車外有人高喊了一聲,張鋼鐵的眼睛裡忽然閃過一道奇怪的光芒。
“死酒鬼,滾開。”
是一個醉漢撞在了車上,駕駛位的人跳下車,一把將那醉漢提了起來。
“別動,我自己能走。”
聲音耳熟極了,張鋼鐵從車窗向外看去,那醉漢果然是劉老六,從他說好酒好酒的時候張鋼鐵就聽出來了,他不是應該在和買主談交易嗎?怎麼會出現在外面?只見他軟綿綿地倚在那人身上,提起酒瓶喝了一口,忽然張嘴將一口酒噴在了那人臉上。

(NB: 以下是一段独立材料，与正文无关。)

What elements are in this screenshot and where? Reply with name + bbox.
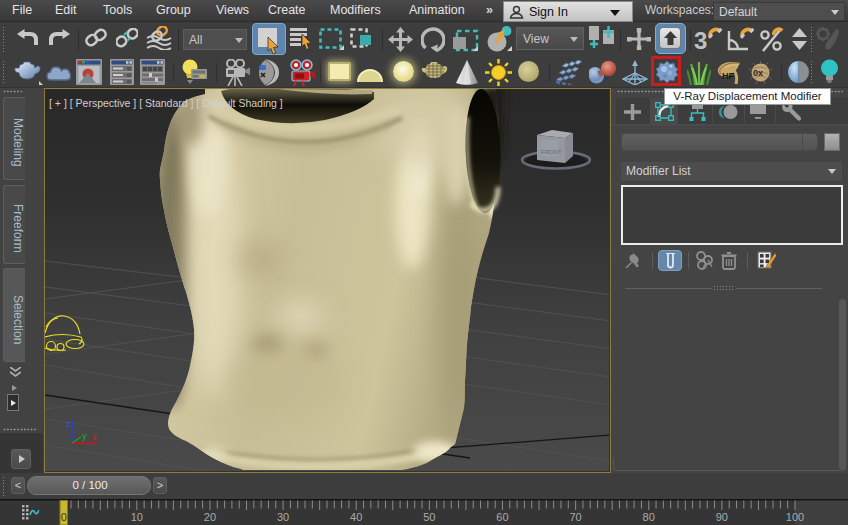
- svg-text:z: z: [66, 419, 71, 429]
- svg-text:100: 100: [786, 511, 804, 523]
- svg-text:50: 50: [423, 511, 435, 523]
- svg-text:20: 20: [204, 511, 216, 523]
- svg-text:40: 40: [350, 511, 362, 523]
- svg-text:x: x: [92, 432, 97, 442]
- svg-text:y: y: [82, 431, 87, 441]
- svg-text:FRONT: FRONT: [541, 149, 562, 155]
- svg-text:90: 90: [716, 511, 728, 523]
- svg-text:HF: HF: [722, 71, 734, 81]
- svg-text:0x: 0x: [753, 68, 763, 78]
- svg-text:30: 30: [277, 511, 289, 523]
- svg-text:0: 0: [61, 511, 67, 523]
- svg-text:[ + ] [ Perspective ] [ Standa: [ + ] [ Perspective ] [ Standard ] [ Def…: [49, 97, 283, 109]
- svg-text:10: 10: [131, 511, 143, 523]
- svg-text:80: 80: [643, 511, 655, 523]
- svg-text:60: 60: [496, 511, 508, 523]
- svg-text:70: 70: [569, 511, 581, 523]
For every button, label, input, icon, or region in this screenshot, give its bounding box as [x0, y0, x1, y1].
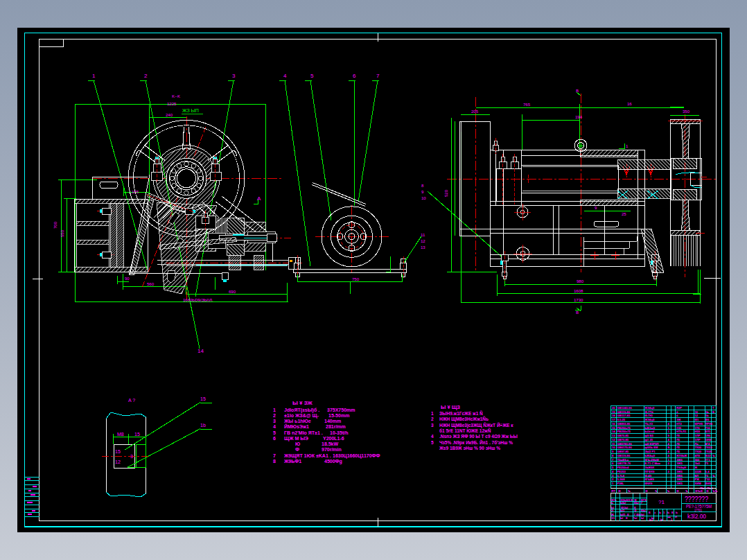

這一下奇變橫生,所有人都始料未及,那人來不及生氣,酒氣入鼻,帶着一股奇怪的香味,他忽然軟綿綿地倒了下去,換劉老六提着他,這一瞬間,張鋼鐵也出手了,他一把將他的飼養員攬在懷裡,用手臂使勁箍住他的脖子,他的飼養員氣息窒滯,左手抓着張鋼鐵的胳膊使勁拉,右手伸到腰間去摸傢伙,張鋼鐵大驚,擡起腳來將他的右臂勾住,右手一探抓住了他的另一隻手,那人五指齊張,無奈胳膊擰不過大腿,無論怎樣也夠不到,情急之下雙腳在車身上一蹬,把張鋼鐵重重地頂到了車門上,藉着這一下力道,他的手竟然拿到了傢伙,張鋼鐵見狀,猛地擡腳踢在了他的手上,他只是捏住了傢伙的一角,並沒有握穩,傢伙被這一腳踢掉在地,張鋼鐵再不給他機會,把他死死扣在懷裡,胳膊越箍越緊,那人的右手拼命在下面撈,卻怎樣也撈不到傢伙,左手掙脫不開,雙腳亂蹬卻沒有任何意義,眼見氣息越來越弱,一張臉憋成了紫紅色,片刻後終於不動了。
“人都沒氣了還掐呢?”
劉老六笑盈盈地站在打開的駕駛位門口,整個過程他都靜靜看着。
張鋼鐵身子一躥,從前排兩個座位中間鑽了出去,一把攥住劉老六的領口,將他壓在了旁邊的車上。
“哎呀呀呀呀,疼疼疼疼疼,輕點輕點輕點。”
劉老六叫喚着,卻不反抗。
“我打死你。”
張鋼鐵揮起了鐵拳。
“別打別打別打,我這把老骨頭經不起。”
“我那麼相信你,你爲什麼要騙我,爲什麼?”
“我哪裡騙你了?”
劉老六的眼神出奇清澈。
“你從我手上騙走笑笑,是不是跑去和買主做交易去了?”
“你怎麼知道?”
“你…”
張鋼鐵又擡起了鐵拳。
“別打別打,我招我招我全招。”
劉老六看起來害怕極了。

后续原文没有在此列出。